Every seasonal menu at Marlena feels less like a reset and more like another chapter in Chef Michael Flores’s ongoing conversation between California and the Mediterranean. Add to this owner Robert Smith’s incredibly astute, if not outright witty, knowledge of wines, and it is no wonder that three years in, it continues to be one of Long Beach’s finest restaurants.
Chef Michael has steadily refined an identity that is distinctly his own, particularly in the fluidity with which he flows between his stellar, previous spring menu and this one. It is one rooted in the produce, farms, and fisheries of the Golden State while borrowing techniques, flavors, and traditions from across the Mediterranean, particularly its eastern shores of the Levant. (The latter was particularly emphasized in a special he recently offered: a play on Turkish İçli pide where Josper grilled lamb heart was met with toum sumac onions, and lettuce.)



That philosophy remains front and center with Marlena’s new summer menu, where peaches, corn, tomatoes, squash, basil, fresh herbs and seafood dominate the offerings.

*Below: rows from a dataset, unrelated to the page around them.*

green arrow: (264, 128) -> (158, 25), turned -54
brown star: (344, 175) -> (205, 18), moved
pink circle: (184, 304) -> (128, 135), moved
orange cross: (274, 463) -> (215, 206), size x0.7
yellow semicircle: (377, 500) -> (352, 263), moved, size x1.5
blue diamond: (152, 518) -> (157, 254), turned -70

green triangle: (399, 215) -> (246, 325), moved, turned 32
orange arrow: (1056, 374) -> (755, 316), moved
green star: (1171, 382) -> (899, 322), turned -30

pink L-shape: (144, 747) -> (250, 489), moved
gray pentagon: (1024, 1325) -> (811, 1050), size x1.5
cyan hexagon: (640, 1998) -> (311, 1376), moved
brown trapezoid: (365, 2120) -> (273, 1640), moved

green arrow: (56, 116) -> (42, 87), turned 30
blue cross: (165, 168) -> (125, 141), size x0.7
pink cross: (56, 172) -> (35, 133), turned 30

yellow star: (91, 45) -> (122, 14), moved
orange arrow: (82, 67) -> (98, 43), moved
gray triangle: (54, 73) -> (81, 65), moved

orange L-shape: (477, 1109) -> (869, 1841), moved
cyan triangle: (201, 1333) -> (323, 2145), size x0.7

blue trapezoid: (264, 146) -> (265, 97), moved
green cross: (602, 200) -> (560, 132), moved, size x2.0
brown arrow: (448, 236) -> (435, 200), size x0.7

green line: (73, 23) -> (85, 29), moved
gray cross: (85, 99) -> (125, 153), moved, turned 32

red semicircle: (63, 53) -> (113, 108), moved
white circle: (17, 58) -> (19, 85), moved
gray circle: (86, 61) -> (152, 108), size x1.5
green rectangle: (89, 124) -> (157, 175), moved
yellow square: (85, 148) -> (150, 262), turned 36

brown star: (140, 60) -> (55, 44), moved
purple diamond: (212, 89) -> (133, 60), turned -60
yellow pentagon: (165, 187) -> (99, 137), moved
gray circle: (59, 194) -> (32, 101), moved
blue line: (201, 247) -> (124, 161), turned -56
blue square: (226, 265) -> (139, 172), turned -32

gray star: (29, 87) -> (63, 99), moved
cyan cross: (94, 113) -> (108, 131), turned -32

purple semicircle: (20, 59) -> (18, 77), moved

Rather than trying to recreate the food of Italy, Spain, Greece, Lebanon, or Jordan outright, Chef Michael instead uses those culinary traditions as a framework through which California’s remarkable agricultural bounty can shine
And it’s a style that has become one of the defining characteristics of Marlena since it opened.

Marlena’s summer menu is filled with dishes that showcase exactly that approach.
If there is one constant in Chef Michael’s cooking, it is his devotion to the farmers’ markets. Long before ingredients ever reach the kitchen, the menu begins with what’s available that week. It is why so many Long Beach menus evolve naturally throughout the year, with spring giving way to summer, not through gimmicks but through the simple arrival of peaches, sweet corn, heirloom tomatoes, and squash blossoms.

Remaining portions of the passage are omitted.